"Status stolicy musi zostać gruntownie zreformowany, aby był bardziej zgodny z rolą miasta, również jako siedziba najwyższych instytucji Republiki", Więc premier, Giuseppe Conte podczas przemówienia przed Izbą Poselską na temat żółto-czerwonego programu rządowego. Słowa, które dały nową nadzieję burmistrzowi #Romy, Virginia Rages który nie tracił czasu, prosząc premiera o spotkanie. Ze strony rządu, pisze Il Messaggero, jest chęć otwarcia kredytu na uprawnienia, ale przede wszystkim na środki, skoro ze strony Skarbu Państwa jest chęć zwiększenia dodatkowych kosztów o około 1 mln euro rocznie na zarządzanie nadzwyczajne. usługi związane z imprezami sportowymi, demonstracjami, ambasadami i Watykanem.
Ale pomimo oświadczeń premiera Giuseppe Conte, wśród sojuszników rządu odnotowuje się pewne tarcia. Partia Demokratyczna chciałaby mieć „ad hoc” podsekretarza stanu w Rzymie, Ruch jest zdania, że burmistrz Virginia Raggi wystarczy i posuwa się naprzód.
Francesco Silvestri, zastępca lidera grupy w Izbie Pentastellate jest bardziej zrozumiały: „Rozpakowanie pełnomocników dotyczących Rzymu od ministerstw i umieszczenie ich wszystkich w jednym pojemniku może się nie udać. Jednak inne przemówienie, jeśli chodzi o zepchnięcie wszystkich razem w jednym kierunku: komitet mędrców do zmiany statutu i uzyskania w ten sposób nowych uprawnień, a wszystko to wraz z zastrzykiem zasobów, na które Rzym czekał zbyt długo.".
Tymczasem Virginia Raggi, chcąc bezpośrednio porozmawiać z Giuseppe Conte, zamierza spotkać się ze wszystkimi ministrami grillini w przyszłym tygodniu, aby zachęcić konstruktywne opinie od wszystkich zaangażowanych aktorów.

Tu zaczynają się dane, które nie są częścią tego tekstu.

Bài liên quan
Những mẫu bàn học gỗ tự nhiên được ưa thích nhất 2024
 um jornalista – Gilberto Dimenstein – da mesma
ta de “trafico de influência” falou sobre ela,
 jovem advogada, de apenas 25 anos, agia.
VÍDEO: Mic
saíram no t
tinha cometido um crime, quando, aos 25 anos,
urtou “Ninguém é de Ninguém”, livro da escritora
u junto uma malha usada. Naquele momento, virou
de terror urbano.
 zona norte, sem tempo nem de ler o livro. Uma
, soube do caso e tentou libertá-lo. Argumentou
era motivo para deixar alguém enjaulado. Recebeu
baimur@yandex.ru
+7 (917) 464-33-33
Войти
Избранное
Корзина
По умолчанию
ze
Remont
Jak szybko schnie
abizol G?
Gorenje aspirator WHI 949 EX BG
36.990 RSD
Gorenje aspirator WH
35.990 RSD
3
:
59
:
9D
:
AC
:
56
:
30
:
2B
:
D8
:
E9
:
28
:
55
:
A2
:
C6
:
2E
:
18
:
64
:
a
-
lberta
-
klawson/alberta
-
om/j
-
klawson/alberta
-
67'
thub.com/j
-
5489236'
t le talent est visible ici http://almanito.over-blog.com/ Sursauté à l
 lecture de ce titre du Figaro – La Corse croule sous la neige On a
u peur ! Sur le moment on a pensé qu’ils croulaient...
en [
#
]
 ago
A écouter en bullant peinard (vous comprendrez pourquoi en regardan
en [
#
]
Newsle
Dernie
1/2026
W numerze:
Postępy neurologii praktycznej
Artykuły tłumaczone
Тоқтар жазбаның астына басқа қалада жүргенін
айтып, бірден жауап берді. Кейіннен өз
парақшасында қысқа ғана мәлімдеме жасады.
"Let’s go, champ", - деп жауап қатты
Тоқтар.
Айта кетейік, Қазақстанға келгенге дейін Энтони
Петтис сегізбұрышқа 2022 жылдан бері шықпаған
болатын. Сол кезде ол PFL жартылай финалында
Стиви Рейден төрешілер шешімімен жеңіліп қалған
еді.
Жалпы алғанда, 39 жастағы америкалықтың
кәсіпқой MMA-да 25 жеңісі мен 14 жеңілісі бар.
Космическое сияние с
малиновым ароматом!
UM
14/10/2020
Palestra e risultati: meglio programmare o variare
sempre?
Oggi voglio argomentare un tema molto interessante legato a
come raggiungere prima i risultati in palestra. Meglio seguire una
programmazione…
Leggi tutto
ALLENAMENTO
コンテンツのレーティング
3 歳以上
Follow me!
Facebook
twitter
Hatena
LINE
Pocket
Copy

Oprócz zasobów potrzebne są nowe propozycje i zbieżność zamiarów. Następnie Rays zaproponował utworzenie „komitetu mędrców”, dwupartyjnego panelu ekspertów (bez żadnego politycznego zabarwienia), składającego się z konstytucjonalistów i znanych prawników.
Komitet mędrców jest również bardzo mile widziany w Partii Demokratycznej. Tak skomentował przywódca Partii Demokratycznej w Zgromadzeniu Kapitolińskim, Giulio Pelonzi: "Stół jest dobry, ale po tylu odroczeniach jedność jest potrzebna wszystkim siłom politycznym ”.